What the task requires -
Using the data below, copy each line that includes the word "шара".

Material to process -
####################
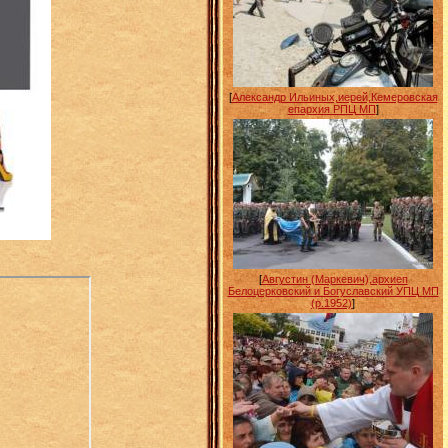
[
Александр Ильиных,иерей,Кемеровская
епархия РПЦ МП
]
[
Августин (Маркевич),архиеп
Белоцерковский и Богуславский УПЦ МП
(р.1952)
]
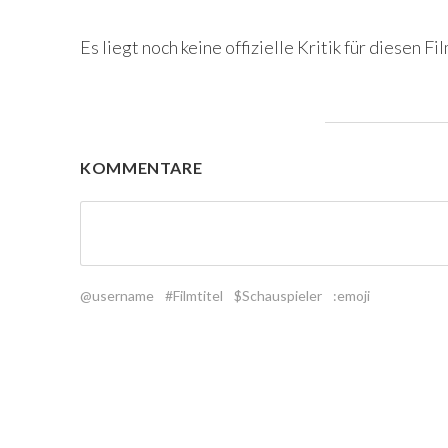
Es liegt noch keine offizielle Kritik für diesen Fil
KOMMENTARE
@username
#Filmtitel
$Schauspieler
:emoji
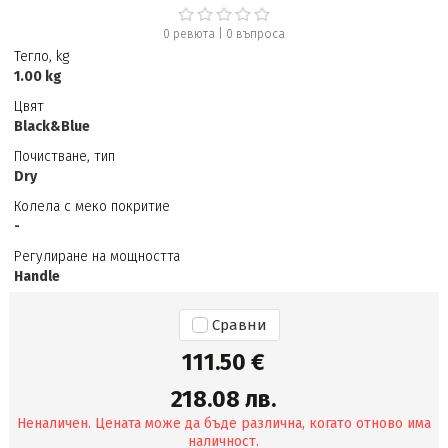
0 ревюта
|
0
въпроса
Тегло, kg
1.00 kg
Цвят
Black&Blue
Почистване, тип
Dry
Колела с меко покритие
-
Регулиране на мощността
Handle
Сравни
111.50 €
218.08 лв.
Неналичен. Цената може да бъде различна, когато отново има
наличност.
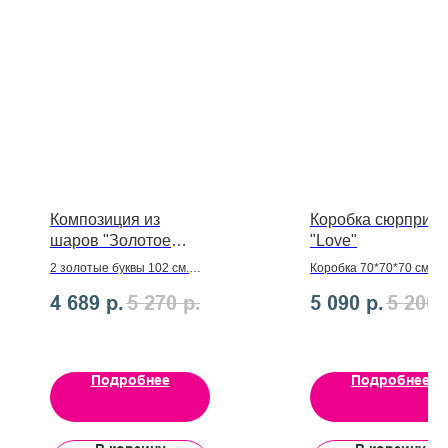
Композиция из
Коробка сюрприз
шаров "Золотое
"Love"
признание"
2 золотые буквы 102 см.
Коробка 70*70*70 см.
Красное сердце 81 см на
Прозрачный шар с 5
4 689
р.
5 270
р.
5 090
р.
5 200
дождике. 25 красных
красными сердцами,
сердец 30 см с воздухом на
наклейкой и 2 маленьки
пол.
красными шара.
Подробнее
Подробнее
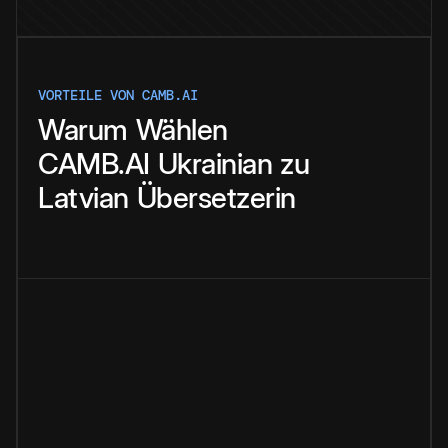
VORTEILE VON CAMB.AI
Warum
Wählen
CAMB.AI
Ukrainian
zu
Latvian
Übersetzerin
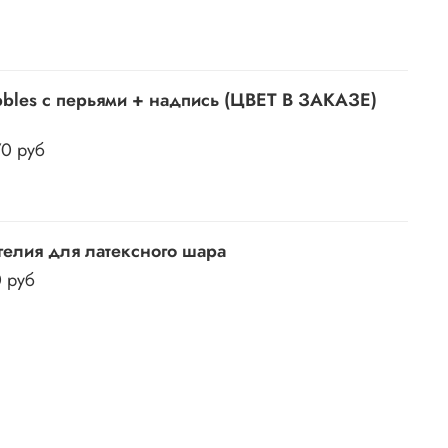
bles c перьями + надпись (ЦВЕТ В ЗАКАЗЕ)
70 руб
гелия для латексного шара
0 руб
####################
Response -
красными шара.
гелия для латексного шара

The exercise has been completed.